Do not swim, kayak or canoe in the river. It’s not safe to do so. The water is very cold, and the currents are strong.

What is special about Stuðlagil canyon?

Well, you’ve seen the photos! It’s rather beautiful, wouldn’t you agree?

The basalt columns

The canyon’s rock formations make it special: This is considered to be one of Iceland’s largest collections of basalt columns on land.

Basalt columns are natural pillars made of hardened lava, caused by the contraction of volcanic rock as it cools. As it cools down, the magma separates in columnar joints, often shaped as hexagons. At Stuðlagil, you can admire both vertical and horizontal columns.

You can see this amazing natural feature in a number of places in Iceland, including at Svartifoss waterfall in Vatnajökull National Park, by Reynisfjara black beach near Vík on the south coast, and at Gerðuberg cliffs on the Snæfellsnes peninsula.

The geological wonder of basalt rocks has even inspired Icelandic architecture: check out the landmark church Hallgrímskirkja in Reykjavík.

Stuðlagil in winter
Photo: Björn Steinbekk

The color of the river

Photos of the clear, blue-green river flowing through the canyon are indeed spectacular.

It’s quite different from its former incarnation: The river was once a raging glacial river transporting tonnes of sediment. However, the construction of the Kárahnjúkar Dam between 2003 and 2007 closed off the river, and the water that once flowed through here was diverted to a tunnel for energy.

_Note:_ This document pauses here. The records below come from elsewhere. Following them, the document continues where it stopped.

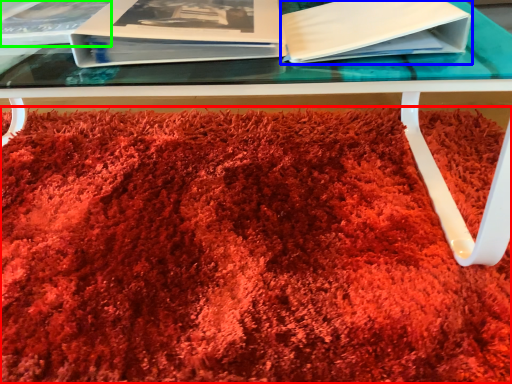 Question: Considering the real-world distances, which object is farthest from blanket (highlighted by a red box)? paperback book (highlighted by a blue box) or album (highlighted by a green box)?

Choices:
 (A) paperback book
 (B) album

Answer: (B) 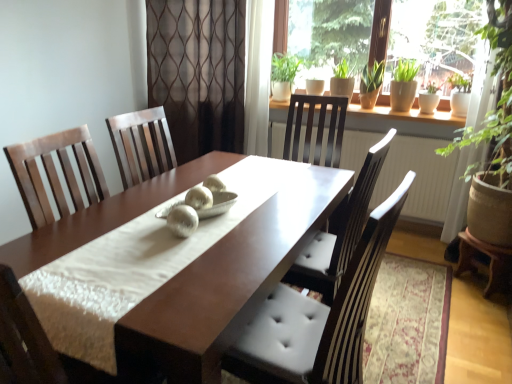 Question: In terms of height, does green leafy plant at right look taller or shorter compared to matte brown chair at center?

Choices:
 (A) short
 (B) tall

Answer: (B)

Question: Which is correct: green leafy plant at right is inside matte brown chair at center, or outside of it?

Choices:
 (A) inside
 (B) outside

Answer: (B)

Question: Which is farther from the matte brown chair at center?

Choices:
 (A) matte white table at lower right, which is the 1th table in right-to-left order
 (B) brown sheer curtain at center
 (C) white glossy radiator at upper center
 (D) shiny brown table at center, acting as the second table starting from the right
 (E) green leafy plant at right

Answer: (B)

Question: Which object is positioned closest to the brown sheer curtain at center?

Choices:
 (A) green leafy plant at right
 (B) matte white table at lower right, the 2th table from the left
 (C) shiny brown table at center, acting as the second table starting from the right
 (D) white glossy radiator at upper center
 (E) matte brown chair at center

Answer: (D) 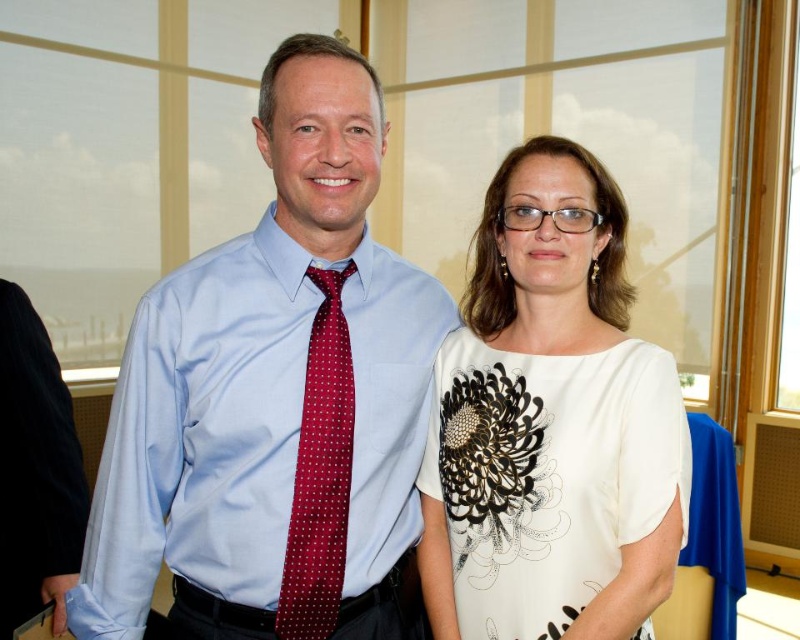 Question: Which of the following is the farthest from the observer?

Choices:
 (A) coord(636,500)
 (B) coord(336,435)
 (C) coord(222,593)

Answer: (B)

Question: Can you confirm if light blue shirt at center is smaller than white printed blouse at center?

Choices:
 (A) no
 (B) yes

Answer: (A)

Question: Can you confirm if light blue shirt at center is positioned above maroon silk tie at center?

Choices:
 (A) no
 (B) yes

Answer: (B)

Question: Is the position of light blue shirt at center less distant than that of white printed blouse at center?

Choices:
 (A) no
 (B) yes

Answer: (A)

Question: Which object is farther from the camera taking this photo?

Choices:
 (A) maroon silk tie at center
 (B) light blue shirt at center
 (C) white printed blouse at center

Answer: (A)

Question: Among these points, which one is nearest to the camera?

Visitors should be aware that the river can change color and appear a gray-brown hue when there is melting snow in spring, and if there is an overflow in Hálslón, the reservoir upriver. Overflow is most common from the beginning of August until October, but it can happen at other times.

Its secret status

The gorge was little known for a long time, as it was not fully revealed until after the Kárahnjúkar Power Plant was put into use and the water level in Jökulsá á Dal (Jökla) decreased. Then the beauty of the canyon was discovered, and awestruck visitors and social media did the rest!

What else do I need to know?

The canyon rocks may be slippery, so wear appropriate footwear.

From May 1 to June 10, pink-footed geese nest in the area of Stuðlagil. During that time, visitors need to stay within marked walking paths and give the birds enough space.

Services in the immediate area are limited, but food, camping and some accommodations are possible. See the official Stuðlagil Canyon and Jökuldalur website for more details.

What else should I see in the area?

We can also recommend:

Rjúkandi waterfall, also known as Rjúkandafoss: Park your car here and take the short walk to this lovely waterfall, by the Ring Road just 3 km (2 miles) east of Skjöldólfsstaðir.

Sænautasel farm: For a rustic slice of old Iceland, drop by this farm in summer for pancakes and coffee in the turf buildings, or lakeside camping amid serene nature. It’s on road F907, but if you’re driving from the north, the road is usually passable in summer in regular vehicles (it’s 4.3 km / 2 miles from the turn-off).

Möðrudalur farm: Another very special place, this is the highest settled farm in Iceland, serving as a gateway to the highlands. The family that owns the farm operates a tourism service called Fjalladýrð, offering tours, farm-fresh meals, and a range of accommodation here (from camping to hotel-standard rooms).

Vopnafjörður: If you like your fjord towns scenic and almost-undiscovered, Vopnafjörður is a great option. Head north off Hwy 1 at Rte 85 to explore fun rock formations, bird-filled cliffs, a fantastic folk museum and an awesome swimming pool.